*What this task involves:* Output the entries exactly as they appear. Pictures should not be included.
BEGIN Task material
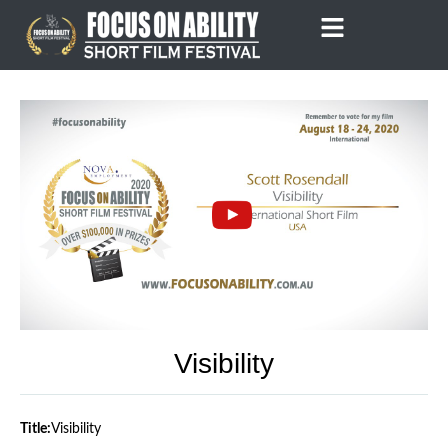
Skip
to
content
Visibility
Title:
Visibility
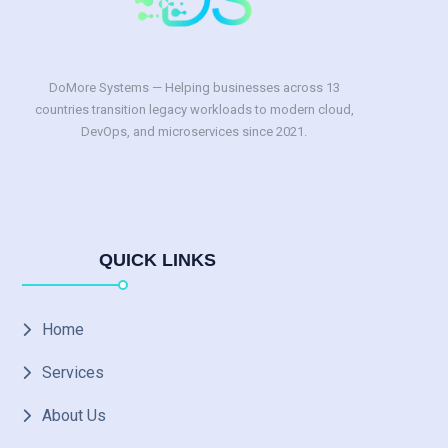
DoMore Systems — Helping businesses across 13
countries transition legacy workloads to modern cloud,
DevOps, and microservices since 2021.
QUICK LINKS
Home
Services
About Us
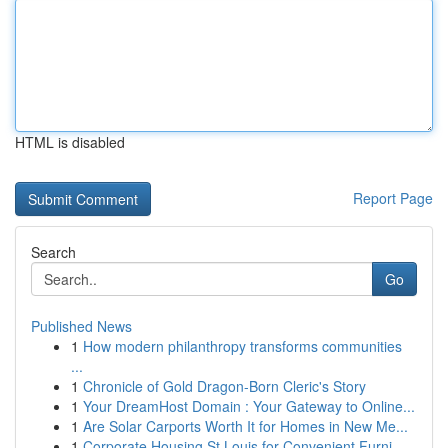
HTML is disabled
Report Page
Search
Go
Published News
1
How modern philanthropy transforms communities
...
1
Chronicle of Gold Dragon-Born Cleric's Story
1
Your DreamHost Domain : Your Gateway to Online...
1
Are Solar Carports Worth It for Homes in New Me...
1
Corporate Housing St Louis for Convenient Furni...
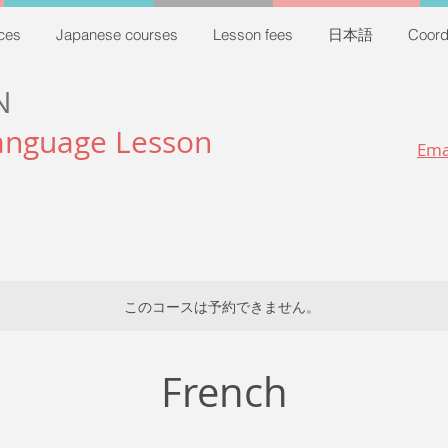
ces
Japanese courses
Lesson fees
日本語
Coord
N
anguage Lesson
Ema
このコースは予約できません。
French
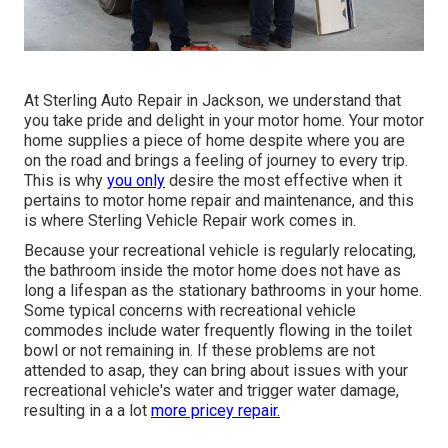
At Sterling Auto Repair in Jackson, we understand that
you take pride and delight in your motor home. Your motor
home supplies a piece of home despite where you are
on the road and brings a feeling of journey to every trip.
This is why
you only
desire the most effective when it
pertains to motor home repair and maintenance, and this
is where Sterling Vehicle Repair work comes in.
Because your recreational vehicle is regularly relocating,
the bathroom inside the motor home does not have as
long a lifespan as the stationary bathrooms in your home.
Some typical concerns with recreational vehicle
commodes include water frequently flowing in the toilet
bowl or not remaining in. If these problems are not
attended to asap, they can bring about issues with your
recreational vehicle's water and trigger water damage,
resulting in a a lot
more pricey repair.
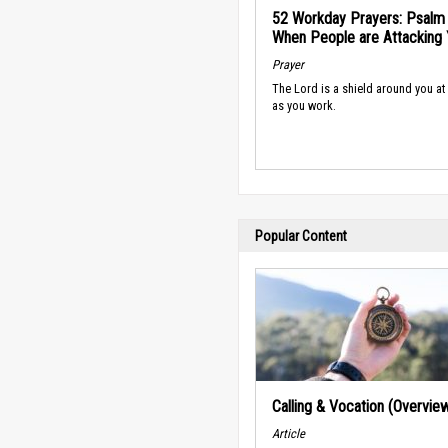
52 Workday Prayers: Psalm 
When People are Attacking
Prayer
The Lord is a shield around you at 
as you work.
Popular Content
Calling & Vocation (Overvie
Article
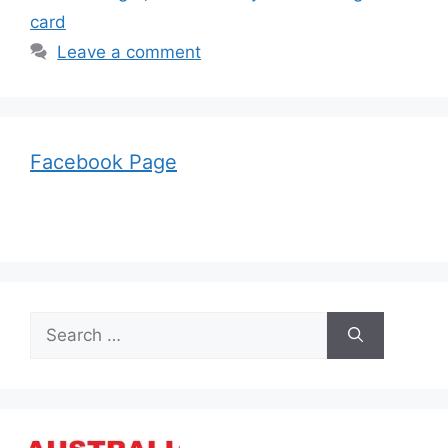
card
Leave a comment
Facebook Page
Search
for:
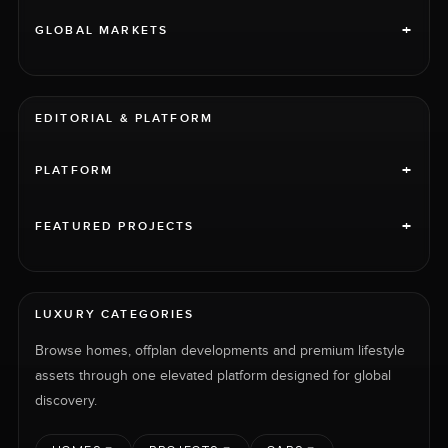
+
GLOBAL MARKETS
EDITORIAL & PLATFORM
+
PLATFORM
+
FEATURED PROJECTS
LUXURY CATEGORIES
Browse homes, offplan developments and premium lifestyle
assets through one elevated platform designed for global
discovery.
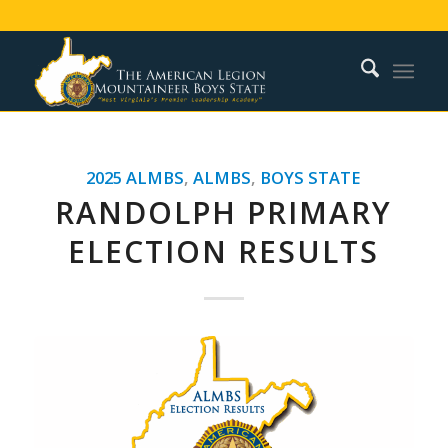
2025 ALMBS
,
ALMBS
,
BOYS STATE
RANDOLPH PRIMARY
ELECTION RESULTS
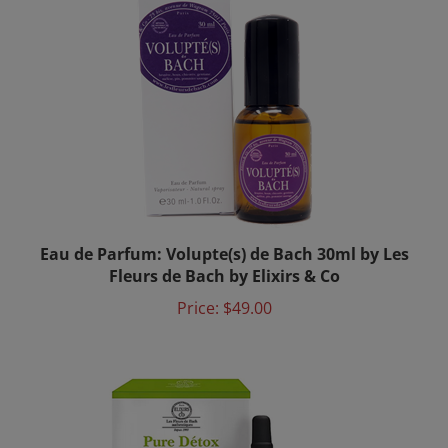
Eau de Parfum: Volupte(s) de Bach 30ml by Les
Fleurs de Bach by Elixirs & Co
Price:
$49.00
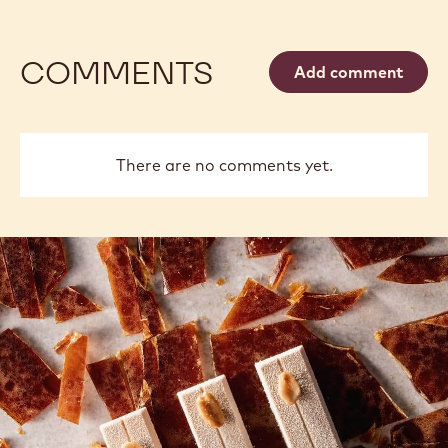
COMMENTS
Add comment
There are no comments yet.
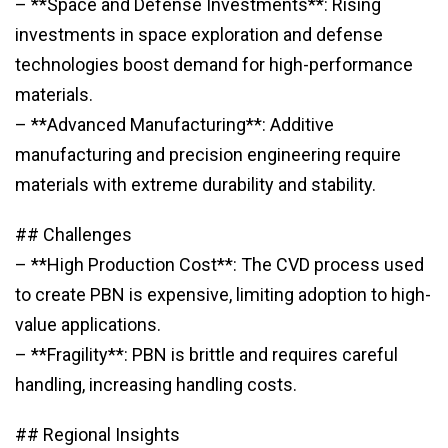
– **Space and Defense Investments**: Rising
investments in space exploration and defense
technologies boost demand for high-performance
materials.
– **Advanced Manufacturing**: Additive
manufacturing and precision engineering require
materials with extreme durability and stability.
## Challenges
– **High Production Cost**: The CVD process used
to create PBN is expensive, limiting adoption to high-
value applications.
– **Fragility**: PBN is brittle and requires careful
handling, increasing handling costs.
## Regional Insights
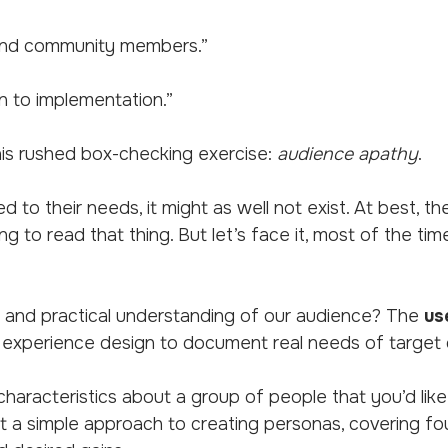
, and community members.”
n to implementation.”
his rushed box-checking exercise:
audience apathy
.
ted to their needs, it might as well not exist. At best,
ing to read that thing. But let’s face it, most of the ti
and practical understanding of our audience? The
us
 experience design to document real needs of target
haracteristics about a group of people that you’d like
 at a simple approach to creating personas, covering fou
END Task material
*Exercise answer:*
Skip
to
content
Visibility
Title:
Visibility
DoMore Systems — Helping businesses across 13
countries transition legacy workloads to modern cloud,
DevOps, and microservices since 2021.
QUICK LINKS
Home
Services
About Us
HTML is disabled
Report Page
Search
Go
Published News
1
How modern philanthropy transforms communities
...
1
Chronicle of Gold Dragon-Born Cleric's Story
1
Your DreamHost Domain : Your Gateway to Online...
1
Are Solar Carports Worth It for Homes in New Me...
1
Corporate Housing St Louis for Convenient Furni...
ces
Japanese courses
Lesson fees
日本語
Coord
N
anguage Lesson
Ema
このコースは予約できません。
French
At Sterling Auto Repair in Jackson, we understand that
you take pride and delight in your motor home. Your motor
home supplies a piece of home despite where you are
on the road and brings a feeling of journey to every trip.
This is why
you only
desire the most effective when it
pertains to motor home repair and maintenance, and this
is where Sterling Vehicle Repair work comes in.
Because your recreational vehicle is regularly relocating,
the bathroom inside the motor home does not have as
long a lifespan as the stationary bathrooms in your home.
Some typical concerns with recreational vehicle
commodes include water frequently flowing in the toilet
bowl or not remaining in. If these problems are not
attended to asap, they can bring about issues with your
recreational vehicle's water and trigger water damage,
resulting in a a lot
more pricey repair.
52 Workday Prayers: Psalm 
When People are Attacking
Prayer
The Lord is a shield around you at 
as you work.
Popular Content
Calling & Vocation (Overvie
Article
card
Leave a comment
Facebook Page
Search
for:
+
GLOBAL MARKETS
EDITORIAL & PLATFORM
+
PLATFORM
+
FEATURED PROJECTS
LUXURY CATEGORIES
Browse homes, offplan developments and premium lifestyle
assets through one elevated platform designed for global
discovery.
2025 ALMBS
,
ALMBS
,
BOYS STATE
RANDOLPH PRIMARY
ELECTION RESULTS
Eau de Parfum: Volupte(s) de Bach 30ml by Les
Fleurs de Bach by Elixirs & Co
Price:
$49.00
COMMENTS
Add comment
There are no comments yet.
– **Space and Defense Investments**: Rising
investments in space exploration and defense
technologies boost demand for high-performance
materials.
– **Advanced Manufacturing**: Additive
manufacturing and precision engineering require
materials with extreme durability and stability.
## Challenges
– **High Production Cost**: The CVD process used
to create PBN is expensive, limiting adoption to high-
value applications.
– **Fragility**: PBN is brittle and requires careful
handling, increasing handling costs.
## Regional Insights
, and community members.”
n to implementation.”
his rushed box-checking exercise:
audience apathy
.
ted to their needs, it might as well not exist. At best,
ing to read that thing. But let’s face it, most of the ti
and practical understanding of our audience? The
us
 experience design to document real needs of target
haracteristics about a group of people that you’d like
 at a simple approach to creating personas, covering fou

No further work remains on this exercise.